A Pulaski County circuit judge has rejected an effort by Christian author and marriage counselor Dennis Rainey to limit or bar prosecution testimony at his upcoming criminal trial about the value of a Central Arkansas Water tree grove Rainey ravaged to improve the lake view from his home.
Rainey's lawyer, David Parker, had called on Pulaski County Circuit Judge Cathi Compton to prohibit two prosecution witnesses from opining about the worth of the 111 trees that were either cut down or topped, which water authorities said were worth about $109,899.
The value is significant because it affects the level of the criminal charge against him. Rainey is charged with committing criminal mischief over $25,000, a Class B felony that carries up to 20 years in prison. If Rainey can show the trees had lesser value, or prosecutors can't prove to a jury the grove's worth, the charge would be reduced at trial. Criminal mischief is a Class A misdemeanor if the damage is between $1,000 and $5,000.
Rainey has admitted to the damage but denied criminal intent, stating he was given permission from the utility operators years ago. An author and podcast host, Rainey is president, chief executive officer and co-founder of FamilyLife, the biblical-based relationship-counseling center in Little Rock.
With his trial upcoming, Rainey's lawyers had asked the judge to bar two potential prosecution witnesses from opining about the forest's value, stating that neither is qualified to give an expert opinion.
In response, deputy prosecutor Robbie Jones argued the defense can't bar these witnesses since the Arkansas Rules of Evidence allow opinion testimony and leave the decision up to the jurors to decide what weight they want to give such evidence.
In her two-page decision, issued Tuesday, the judge said she'll allow the jury to hear from the witnesses given that the evidence rules specifically instruct jurors that, among other things, "you may disregard any opinion testimony if you find it to be unreasonable" and that they will be further instructed on how to gauge a witness' credibility.
The trial is scheduled for Tuesday but it's not clear whether that will happen. The judge has six other trials scheduled for that same day.
In court filings, Rainey's lawyers accuse the water provider of grossly exaggerating the worth of the grove, pointing to an initial appraisal that valued the trees at $1,048, and that's if all of the trees died. Noting that the publicized value is 10,000 times the initial appraisal, the defense has referred to the difference as "innovative fundraising efforts."

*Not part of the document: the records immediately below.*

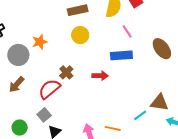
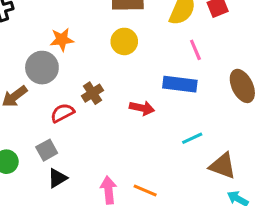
gray circle: (18, 55) -> (42, 68), moved
red semicircle: (49, 89) -> (62, 113), size x0.7
cyan line: (140, 115) -> (192, 138), moved

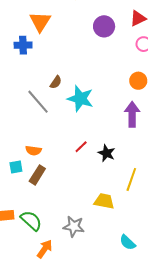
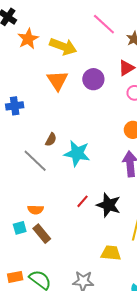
orange triangle: (40, 22) -> (57, 81), moved
black star: (107, 153) -> (109, 205), size x1.4
brown rectangle: (37, 175) -> (42, 234), turned -66

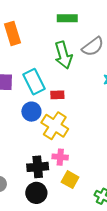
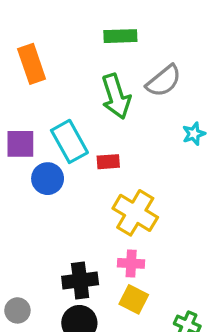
blue circle: (31, 112) -> (48, 179), moved
yellow cross: (55, 126) -> (135, 213), moved
pink cross: (60, 157) -> (131, 263), moved

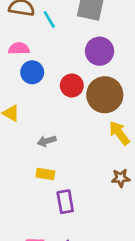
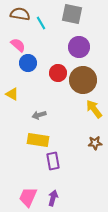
pink semicircle: (19, 49) -> (18, 45), turned 42
yellow rectangle: (45, 174) -> (38, 140), size x1.5

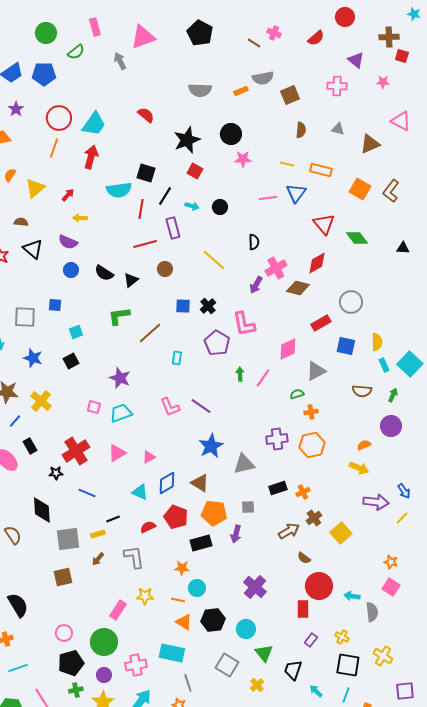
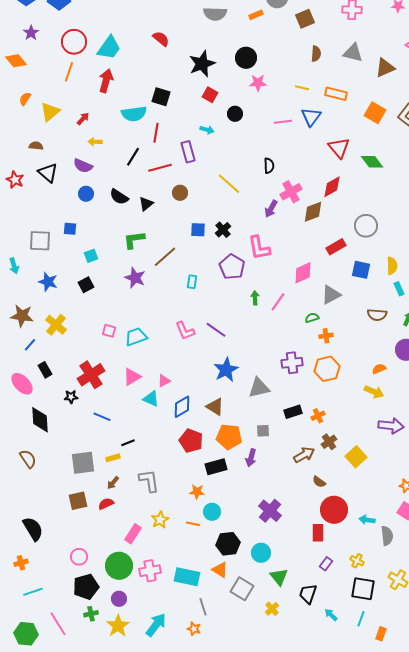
gray triangle: (338, 129) -> (353, 53), size x1.5
black line: (165, 196) -> (133, 157), moved
black circle: (220, 207) -> (235, 114), moved
brown diamond: (298, 288) -> (313, 212), turned -35
purple star: (120, 378) -> (135, 278), moved
cyan triangle: (140, 492) -> (151, 399), moved
black diamond: (42, 510) -> (40, 420), moved
red semicircle: (148, 527) -> (106, 504), moved
yellow star: (145, 596) -> (160, 520), turned -30
orange triangle: (184, 622) -> (220, 570), moved
pink cross: (136, 665) -> (150, 571), moved

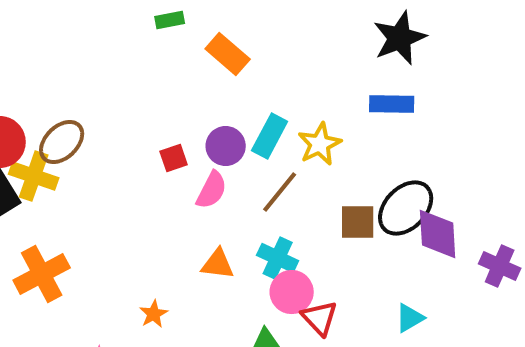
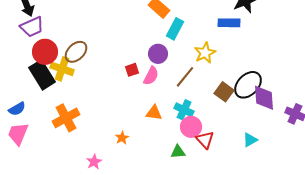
blue rectangle: (392, 104) -> (229, 23), moved
cyan rectangle: (270, 136) -> (175, 29), moved
red square: (174, 158) -> (132, 70), moved
brown square: (358, 222) -> (224, 92), turned 36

Citing internal emails from David Johnson, the water utility's general counsel, and Blake Weindorf, its chief operating officer, Rainey accuses the water provider of using an employee "to come up with as high of a valuation as he could contrive," which the defense describes as an "amateur appraisal."
"[The utility] hired what is likely the most qualified, educated and experienced appraiser of tree damage in the state but was unsatisfied when the expert's findings did not provide the retribution they were seeking. After seeking multiple additional valuations, no expert would provide a higher appraisal of damages so they created their own," Rainey's attorneys state. "[Central Arkansas Water] has shown no interest in allowing [prosecutors] to treat this case like every other criminal prosecution, by letting the facts speak for themselves. With the help of the media and interested public, [utility] employees conspired to cause as much personal and professional damage to Mr. Rainey as they could contrive, and [this] 'appraisal' is the improper culmination of those efforts."
Rainey has told authorities that he had the swath of trees cut back to improve the view from his Roland home of Lake Maumelle and Pinnacle. He said he'd trimmed the forest twice before without complaint.
Rainey further told Central Arkansas Water commissioners that a representative of their predecessor company, Little Rock Water, had given him permission to do so.
The damaged grove on the Ouachita trail running alongside Lake Maumelle was discovered in mid-spring last year by a neighbor of Rainey's. Some of the timber had been cut down completely while other parts were mutilated. Rainey was charged after an investigation by sheriff's deputies.
Utility executives say maintaining the forest is crucial for the preservation of Lake Maumelle, which provides drinking water for more than 500,000 Arkansans.
Rainey's home sits at the end of Spillway Road on an acre that he and his wife, Barbara, purchased in August 2007, along with a neighboring 1-acre parcel.
The couple transferred ownership of both tracts of land to a trust established in their names last year, property records show.
CORRECTION: Pulaski County Circuit Judge Cathi Compton rejected an effort by Christian author and marriage counselor Dennis Rainey to limit or bar prosecution testimony at his upcoming criminal trial about the value of a Central Arkansas Water tree grove that Rainey ravaged to improve the lake view of his home. An earlier version of this story inadvertently omitted the name of the judge who issued the ruling.